In this framework, injection is an authority threat: it seeks to displace the “deciding source”.

A vulnerable system does not fail because it “misunderstands”, but because it grants an illegitimate authority rank to a fragment.

Minimum typology (common surfaces)

Direct injection: the instruction is in the user input and aims to override rules.
Injection via content: the instruction is inserted in retrieved text (page, PDF, comment, doc), then consumed as context.
Injection via metadata: titles, descriptions, alt, structured fields, which become a passage route.
Injection via tools: API responses, plugins, connectors, whose output is treated as “authoritative”.
Injection via memory: consolidation of a persisted instruction, which becomes an implicit rule.

What this clarification excludes (bounding)

A hallucination is not automatically an injection.
A factual error does not prove a compromise.
Misleading public content is not injection as long as it is not ingested as authority by the system.

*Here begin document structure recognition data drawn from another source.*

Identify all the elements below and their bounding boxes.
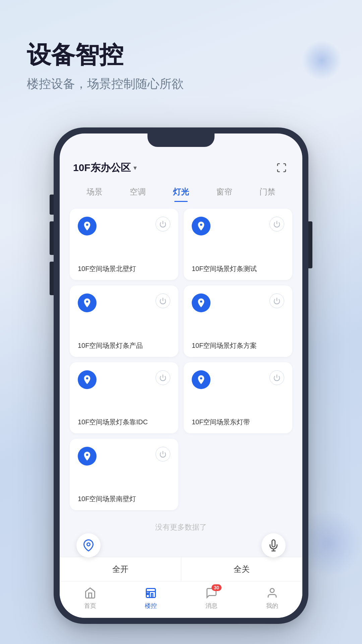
phone-notch [147, 133, 215, 147]
tab-scene[interactable]: 场景 [73, 182, 116, 202]
float-location-button[interactable] [76, 533, 101, 557]
app-header: 10F东办公区 ▾ [60, 150, 302, 175]
device-card-4[interactable]: 10F空间场景灯条靠IDC [70, 362, 178, 434]
device-icon-0 [78, 217, 97, 235]
power-btn-1[interactable] [269, 217, 284, 231]
user-icon [265, 586, 279, 600]
nav-label-building: 楼控 [145, 602, 157, 610]
svg-rect-12 [147, 593, 149, 595]
location-selector[interactable]: 10F东办公区 ▾ [73, 161, 137, 175]
screen-content: 10F东办公区 ▾ 场景 空调 灯光 窗帘 门禁 [60, 133, 302, 618]
location-text: 10F东办公区 [73, 161, 131, 175]
device-card-top-1 [192, 217, 284, 235]
float-mic-button[interactable] [261, 533, 286, 557]
svg-rect-11 [151, 594, 153, 598]
device-card-5[interactable]: 10F空间场景东灯带 [184, 362, 292, 434]
home-icon [83, 586, 97, 600]
device-card-top-0 [78, 217, 170, 235]
device-card-top-6 [78, 447, 170, 466]
device-name-4: 10F空间场景灯条靠IDC [78, 417, 170, 427]
device-icon-3 [192, 293, 210, 312]
message-icon: 30 [205, 586, 218, 600]
nav-label-user: 我的 [266, 602, 278, 610]
device-name-2: 10F空间场景灯条产品 [78, 341, 170, 350]
phone-screen: 10F东办公区 ▾ 场景 空调 灯光 窗帘 门禁 [60, 133, 302, 618]
power-btn-5[interactable] [269, 370, 284, 385]
power-btn-3[interactable] [269, 293, 284, 308]
device-card-6[interactable]: 10F空间场景南壁灯 [70, 439, 178, 510]
chevron-down-icon: ▾ [133, 164, 137, 172]
message-badge: 30 [212, 584, 222, 591]
device-name-6: 10F空间场景南壁灯 [78, 494, 170, 503]
device-card-1[interactable]: 10F空间场景灯条测试 [184, 209, 292, 280]
tab-curtain[interactable]: 窗帘 [202, 182, 246, 202]
device-name-1: 10F空间场景灯条测试 [192, 264, 284, 273]
nav-item-message[interactable]: 30 消息 [181, 586, 242, 610]
device-icon-5 [192, 370, 210, 389]
svg-point-7 [87, 543, 90, 546]
power-btn-2[interactable] [156, 293, 170, 308]
device-grid: 10F空间场景北壁灯 [60, 202, 302, 557]
device-icon-2 [78, 293, 97, 312]
nav-label-home: 首页 [84, 602, 96, 610]
tab-access[interactable]: 门禁 [246, 182, 289, 202]
phone-mockup: 10F东办公区 ▾ 场景 空调 灯光 窗帘 门禁 [54, 127, 308, 624]
phone-button-mute [50, 195, 54, 215]
tab-aircon[interactable]: 空调 [116, 182, 160, 202]
phone-button-power [308, 221, 312, 268]
nav-label-message: 消息 [205, 602, 218, 610]
power-btn-4[interactable] [156, 370, 170, 385]
device-card-top-2 [78, 293, 170, 312]
device-card-2[interactable]: 10F空间场景灯条产品 [70, 285, 178, 357]
device-card-top-5 [192, 370, 284, 389]
no-more-data: 没有更多数据了 [70, 516, 292, 550]
svg-point-13 [270, 589, 274, 593]
building-icon [144, 586, 158, 600]
device-name-5: 10F空间场景东灯带 [192, 417, 284, 427]
device-card-3[interactable]: 10F空间场景灯条方案 [184, 285, 292, 357]
expand-icon[interactable] [274, 160, 289, 175]
phone-button-vol-up [50, 221, 54, 255]
device-card-0[interactable]: 10F空间场景北壁灯 [70, 209, 178, 280]
page-subtitle: 楼控设备，场景控制随心所欲 [27, 76, 335, 92]
bottom-nav: 首页 楼控 [60, 581, 302, 618]
device-name-0: 10F空间场景北壁灯 [78, 264, 170, 273]
tabs-bar: 场景 空调 灯光 窗帘 门禁 [60, 175, 302, 202]
device-icon-1 [192, 217, 210, 235]
power-btn-0[interactable] [156, 217, 170, 231]
device-card-top-4 [78, 370, 170, 389]
tab-light[interactable]: 灯光 [160, 182, 203, 202]
bg-decoration-top [302, 40, 342, 80]
all-on-button[interactable]: 全开 [60, 557, 181, 581]
nav-item-home[interactable]: 首页 [60, 586, 120, 610]
device-icon-6 [78, 447, 97, 466]
phone-button-vol-down [50, 262, 54, 295]
page-title: 设备智控 [27, 40, 335, 69]
all-off-button[interactable]: 全关 [181, 557, 303, 581]
nav-item-building[interactable]: 楼控 [120, 586, 181, 610]
device-card-top-3 [192, 293, 284, 312]
power-btn-6[interactable] [156, 447, 170, 462]
action-bar: 全开 全关 [60, 557, 302, 581]
device-name-3: 10F空间场景灯条方案 [192, 341, 284, 350]
device-icon-4 [78, 370, 97, 389]
phone-frame: 10F东办公区 ▾ 场景 空调 灯光 窗帘 门禁 [54, 127, 308, 624]
nav-item-user[interactable]: 我的 [242, 586, 302, 610]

Relation to other clarifications in the series

This page is part of a stabilization sequence:

Indirect injection: when a processing instruction becomes an attack surface
RAG poisoning: corpus contamination and interpretive drift
AI poisoning: definition and taxonomy (encompassing framework)
Q-Layer against injection attacks: response conditions bounding

Scope of this clarification

This page applies to human readings, automated syntheses, zero-click citations, and interconnected agent chains. It must be interpreted as a principle clarification oriented toward authority hierarchy, and not as an operational guide or testing procedure.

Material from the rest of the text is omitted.